WORK INSTRUCTION - Pictures are to be omitted, and every entry below is to be restated exactly.

Excerpts from a dataset -
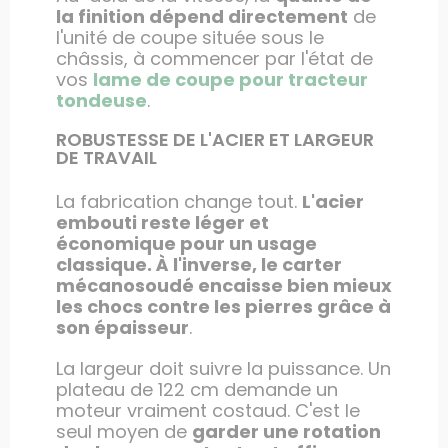
la finition dépend directement
de
l'unité de coupe située sous le
châssis, à commencer par l'état de
vos
lame de coupe pour tracteur
tondeuse
.
ROBUSTESSE DE L'ACIER ET LARGEUR
DE TRAVAIL
La fabrication change tout.
L'acier
embouti reste léger et
économique pour un usage
classique. À l'inverse, le carter
mécanosoudé encaisse bien mieux
les chocs contre les pierres grâce à
son épaisseur
.
La largeur doit suivre la puissance. Un
plateau de 122 cm demande un
moteur vraiment costaud. C'est le
seul moyen de
garder une rotation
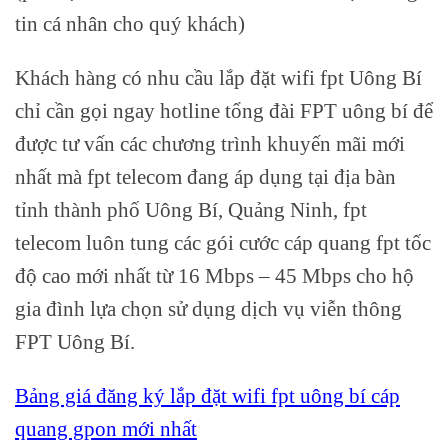
tin cá nhân cho quý khách)
Khách hàng có nhu cầu lắp đặt wifi fpt Uông Bí
chỉ cần gọi ngay hotline tổng đài FPT uông bí để
được tư vấn các chương trình khuyến mãi mới
nhất mà fpt telecom đang áp dụng tại địa bàn
tỉnh thành phố Uông Bí, Quảng Ninh, fpt
telecom luôn tung các gói cước cáp quang fpt tốc
độ cao mới nhất từ 16 Mbps – 45 Mbps cho hộ
gia đình lựa chọn sử dụng dịch vụ viễn thông
FPT Uông Bí.
Bảng giá đăng ký lắp đặt wifi fpt uông bí cáp
quang gpon mới nhất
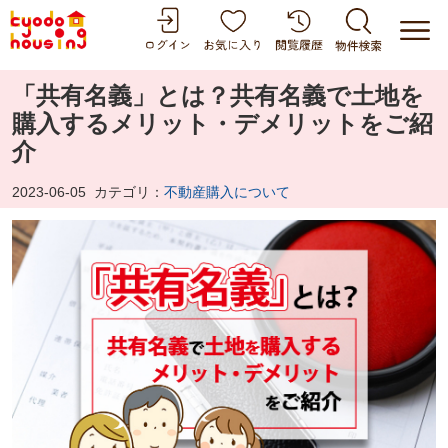
「共有名義」とは？共有名義で土地を
購入するメリット・デメリットをご紹
介
2023-06-05
カテゴリ：
不動産購入について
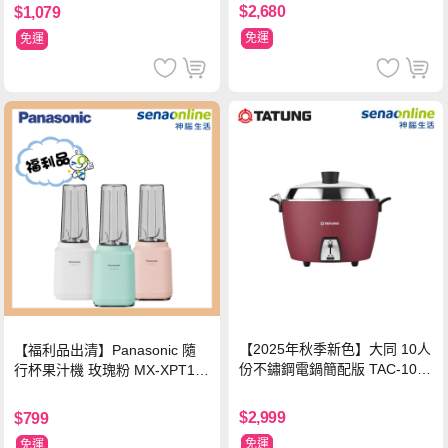
$2,680
$1,079
免運
免運
【2025年秋季新色】大同 10人
【福利品出清】Panasonic 隨
份不鏽鋼電鍋簡配版 TAC-10L-
行杯果汁機 玫瑰粉 MX-XPT10
MCRL 莓果紅
3-P
$2,999
$799
免運
免運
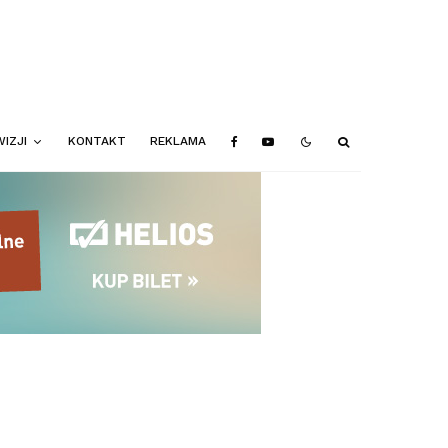
IZJI
KONTAKT
REKLAMA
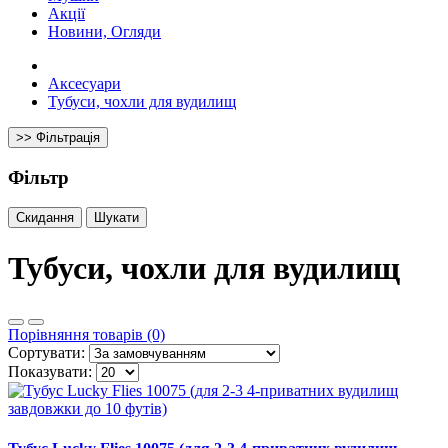
Акції
Новини, Огляди
Аксесуари
Тубуси, чохли для вудилищ
>> Фільтрація
Фільтр
Скидання
Шукати
Тубуси, чохли для вудилищ
Порівняння товарів (0)
Сортувати:
Показувати:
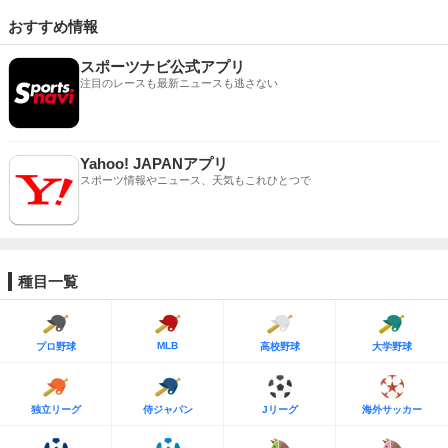
おすすめ情報
スポーツナビ公式アプリ
注目のレースも最新ニュースも逃さない
Yahoo! JAPANアプリ
スポーツ情報やニュース、天気もこれひとつで
種目一覧
MLB
プロ野球
高校野球
大学野球
独立リーグ
侍ジャパン
Jリーグ
海外サッカー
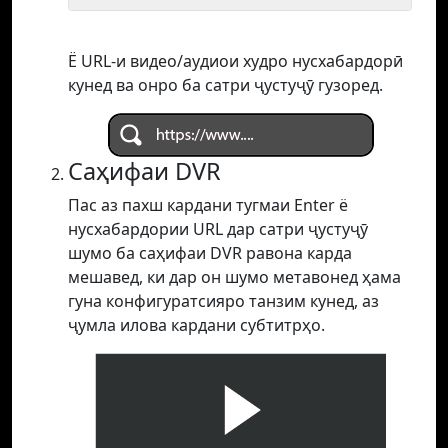
Ё URL-и видео/аудиои худро нусхабардорӣ
кунед ва онро ба сатри ҷустуҷӯ гузоред.
Саҳифаи DVR
Пас аз пахш кардани тугмаи Enter ё
нусхабардории URL дар сатри ҷустуҷӯ
шумо ба саҳифаи DVR равона карда
мешавед, ки дар он шумо метавонед ҳама
гуна конфигуратсияро танзим кунед, аз
ҷумла илова кардани субтитрҳо.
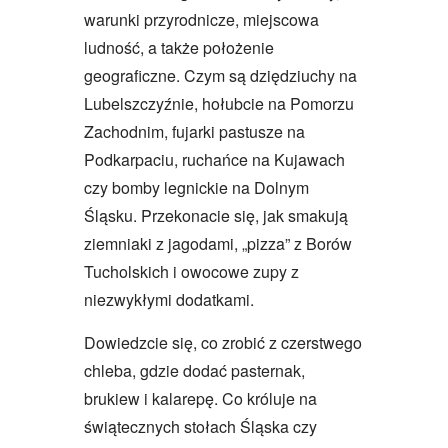
warunki przyrodnicze, miejscowa
ludność, a także położenie
geograficzne. Czym są dziędziuchy na
Lubelszczyźnie, hołubcie na Pomorzu
Zachodnim, fujarki pastusze na
Podkarpaciu, ruchańce na Kujawach
czy bomby legnickie na Dolnym
Śląsku. Przekonacie się, jak smakują
ziemniaki z jagodami, „pizza” z Borów
Tucholskich i owocowe zupy z
niezwykłymi dodatkami.
Dowiedzcie się, co zrobić z czerstwego
chleba, gdzie dodać pasternak,
brukiew i kalarepę. Co króluje na
świątecznych stołach Śląska czy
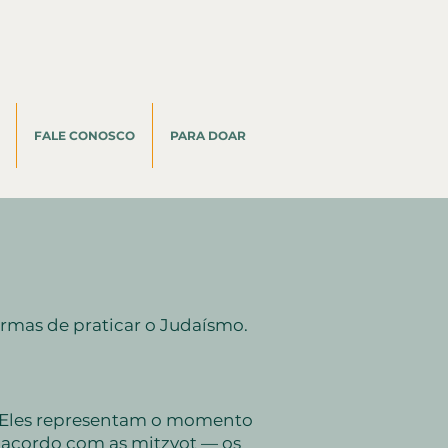
FALE CONOSCO
PARA DOAR
Á
rmas de praticar o Judaísmo.
. Eles representam o momento
 acordo com as mitzvot — os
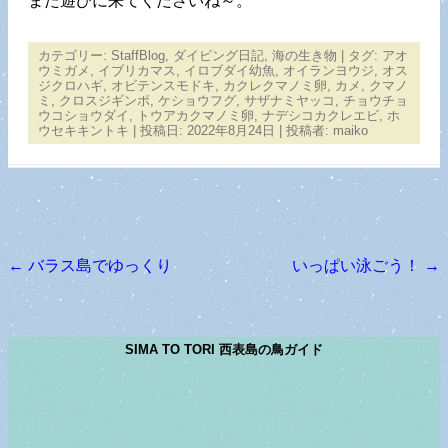
また遊びに来てくださいね～。
カテゴリー:
StaffBlog
,
ダイビング日記
,
海の生き物
| タグ:
アオ
ウミガメ
,
イブリカマス
,
イロブダイ幼魚
,
オイランヨウジ
,
オス
ジクロハギ
,
オビテンスモドキ
,
カクレクマノミ卵
,
カメ
,
クマノ
ミ
,
クロスジギンポ
,
ケショウフグ
,
サザナミヤッコ
,
チョウチョ
ウコショウダイ
,
トウアカクマノミ卵
,
ナデシコカクレエビ
,
ホ
ウセキキントキ
| 投稿日:
2022年8月24日
|
投稿者:
maiko
←
バラス島でゆっくり
いっぱい泳ごう！
→
投稿ナビゲーション
SIMA TO TORI 西表島の鳥ガイド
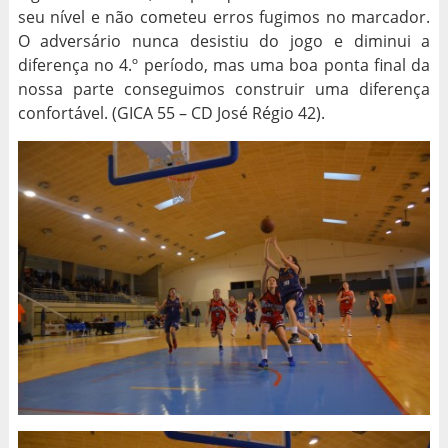
seu nível e não cometeu erros fugimos no marcador.
O adversário nunca desistiu do jogo e diminui a
diferença no 4.º período, mas uma boa ponta final da
nossa parte conseguimos construir uma diferença
confortável. (GICA 55 – CD José Régio 42).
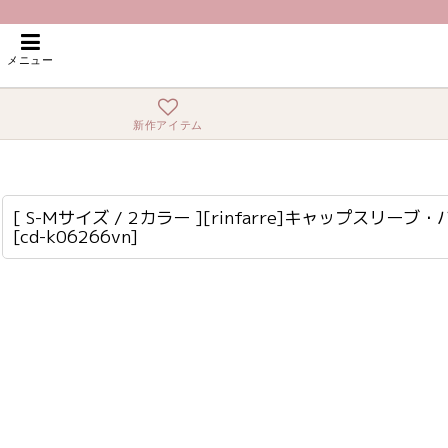
ホーム
>
ロング・マキシ
>
[ S-Mサイズ / 2カラー ][rinfarre]キャッ
メニュー
新作アイテム
[ S-Mサイズ / 2カラー ][rinfarre]キャップスリーブ・ハイネック・ポケット・フレア・ミモレ丈・Aライン・ロングドレス・ワンピース[山崎みどり着用][送料無料]mybk
cd-k06266vn
[ S-Mサイズ / 2カラー ][rinfarre]キャッ
[
cd-k06266vn
]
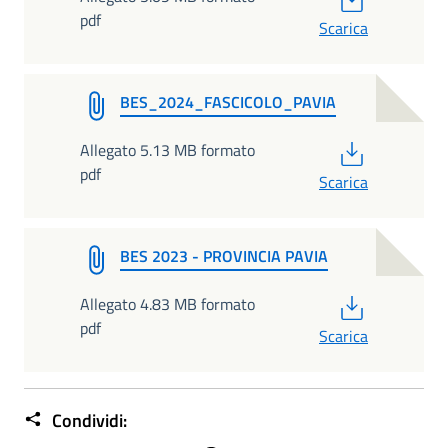
pdf
Scarica
BES_2024_FASCICOLO_PAVIA
PDF
Allegato 5.13 MB formato
pdf
Scarica
BES 2023 - PROVINCIA PAVIA
PDF
Allegato 4.83 MB formato
pdf
Scarica
Condividi:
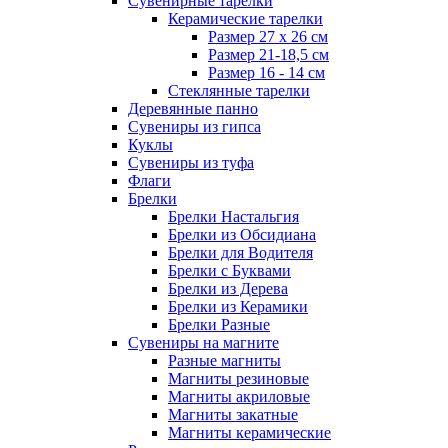
Сувенирные тарелки
Керамические тарелки
Размер 27 х 26 см
Размер 21-18,5 см
Размер 16 - 14 см
Стеклянные тарелки
Деревянные панно
Сувениры из гипса
Куклы
Сувениры из туфа
Флаги
Брелки
Брелки Настальгия
Брелки из Обсидиана
Брелки для Водителя
Брелки с Буквами
Брелки из Дерева
Брелки из Керамики
Брелки Разные
Сувениры на магните
Разные магниты
Магниты резиновые
Магниты акриловые
Магниты закатные
Магниты керамические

ANSWER TO THE PROBLEM -
la finition dépend directement
de
l'unité de coupe située sous le
châssis, à commencer par l'état de
vos
lame de coupe pour tracteur
tondeuse
.
ROBUSTESSE DE L'ACIER ET LARGEUR
DE TRAVAIL
La fabrication change tout.
L'acier
embouti reste léger et
économique pour un usage
classique. À l'inverse, le carter
mécanosoudé encaisse bien mieux
les chocs contre les pierres grâce à
son épaisseur
.
La largeur doit suivre la puissance. Un
plateau de 122 cm demande un
moteur vraiment costaud. C'est le
seul moyen de
garder une rotation
tin cá nhân cho quý khách)
Khách hàng có nhu cầu lắp đặt wifi fpt Uông Bí
chỉ cần gọi ngay hotline tổng đài FPT uông bí để
được tư vấn các chương trình khuyến mãi mới
nhất mà fpt telecom đang áp dụng tại địa bàn
tỉnh thành phố Uông Bí, Quảng Ninh, fpt
telecom luôn tung các gói cước cáp quang fpt tốc
độ cao mới nhất từ 16 Mbps – 45 Mbps cho hộ
gia đình lựa chọn sử dụng dịch vụ viễn thông
FPT Uông Bí.
Bảng giá đăng ký lắp đặt wifi fpt uông bí cáp
quang gpon mới nhất
「共有名義」とは？共有名義で土地を
購入するメリット・デメリットをご紹
介
2023-06-05
カテゴリ：
不動産購入について
$2,680
$1,079
免運
免運
【2025年秋季新色】大同 10人
【福利品出清】Panasonic 隨
份不鏽鋼電鍋簡配版 TAC-10L-
行杯果汁機 玫瑰粉 MX-XPT10
MCRL 莓果紅
3-P
$2,999
$799
免運
免運
IZJI
KONTAKT
REKLAMA
Акції
Новини, Огляди
Аксесуари
Тубуси, чохли для вудилищ
>> Фільтрація
Фільтр
Скидання
Шукати
Тубуси, чохли для вудилищ
Порівняння товарів (0)
Сортувати:
Показувати:
おすすめ情報
スポーツナビ公式アプリ
注目のレースも最新ニュースも逃さない
Yahoo! JAPANアプリ
スポーツ情報やニュース、天気もこれひとつで
種目一覧
MLB
プロ野球
高校野球
大学野球
独立リーグ
侍ジャパン
Jリーグ
海外サッカー
Ё URL-и видео/аудиои худро нусхабардорӣ
кунед ва онро ба сатри ҷустуҷӯ гузоред.
Саҳифаи DVR
Пас аз пахш кардани тугмаи Enter ё
нусхабардории URL дар сатри ҷустуҷӯ
шумо ба саҳифаи DVR равона карда
мешавед, ки дар он шумо метавонед ҳама
гуна конфигуратсияро танзим кунед, аз
ҷумла илова кардани субтитрҳо.
warunki przyrodnicze, miejscowa
ludność, a także położenie
geograficzne. Czym są dziędziuchy na
Lubelszczyźnie, hołubcie na Pomorzu
Zachodnim, fujarki pastusze na
Podkarpaciu, ruchańce na Kujawach
czy bomby legnickie na Dolnym
Śląsku. Przekonacie się, jak smakują
ziemniaki z jagodami, „pizza” z Borów
Tucholskich i owocowe zupy z
niezwykłymi dodatkami.
Dowiedzcie się, co zrobić z czerstwego
chleba, gdzie dodać pasternak,
brukiew i kalarepę. Co króluje na
świątecznych stołach Śląska czy
FALE CONOSCO
PARA DOAR
Á
rmas de praticar o Judaísmo.
. Eles representam o momento
 acordo com as mitzvot — os
また遊びに来てくださいね～。
カテゴリー:
StaffBlog
,
ダイビング日記
,
海の生き物
| タグ:
アオ
ウミガメ
,
イブリカマス
,
イロブダイ幼魚
,
オイランヨウジ
,
オス
ジクロハギ
,
オビテンスモドキ
,
カクレクマノミ卵
,
カメ
,
クマノ
ミ
,
クロスジギンポ
,
ケショウフグ
,
サザナミヤッコ
,
チョウチョ
ウコショウダイ
,
トウアカクマノミ卵
,
ナデシコカクレエビ
,
ホ
ウセキキントキ
| 投稿日:
2022年8月24日
|
投稿者:
maiko
←
バラス島でゆっくり
いっぱい泳ごう！
→
投稿ナビゲーション
SIMA TO TORI 西表島の鳥ガイド
seu nível e não cometeu erros fugimos no marcador.
O adversário nunca desistiu do jogo e diminui a
diferença no 4.º período, mas uma boa ponta final da
nossa parte conseguimos construir uma diferença
confortável. (GICA 55 – CD José Régio 42).
ホーム
>
ロング・マキシ
>
[ S-Mサイズ / 2カラー ][rinfarre]キャッ
メニュー
新作アイテム
[ S-Mサイズ / 2カラー ][rinfarre]キャップスリーブ・ハイネック・ポケット・フレア・ミモレ丈・Aライン・ロングドレス・ワンピース[山崎みどり着用][送料無料]mybk
cd-k06266vn
[ S-Mサイズ / 2カラー ][rinfarre]キャッ
[
cd-k06266vn
]
pdf
Scarica
BES_2024_FASCICOLO_PAVIA
PDF
Allegato 5.13 MB formato
pdf
Scarica
BES 2023 - PROVINCIA PAVIA
PDF
Allegato 4.83 MB formato
pdf
Scarica
Condividi:
Сувенирные тарелки
Керамические тарелки
Размер 27 х 26 см
Размер 21-18,5 см
Размер 16 - 14 см
Стеклянные тарелки
Деревянные панно
Сувениры из гипса
Куклы
Сувениры из туфа
Флаги
Брелки
Брелки Настальгия
Брелки из Обсидиана
Брелки для Водителя
Брелки с Буквами
Брелки из Дерева
Брелки из Керамики
Брелки Разные
Сувениры на магните
Разные магниты
Магниты резиновые
Магниты акриловые
Магниты закатные
Магниты керамические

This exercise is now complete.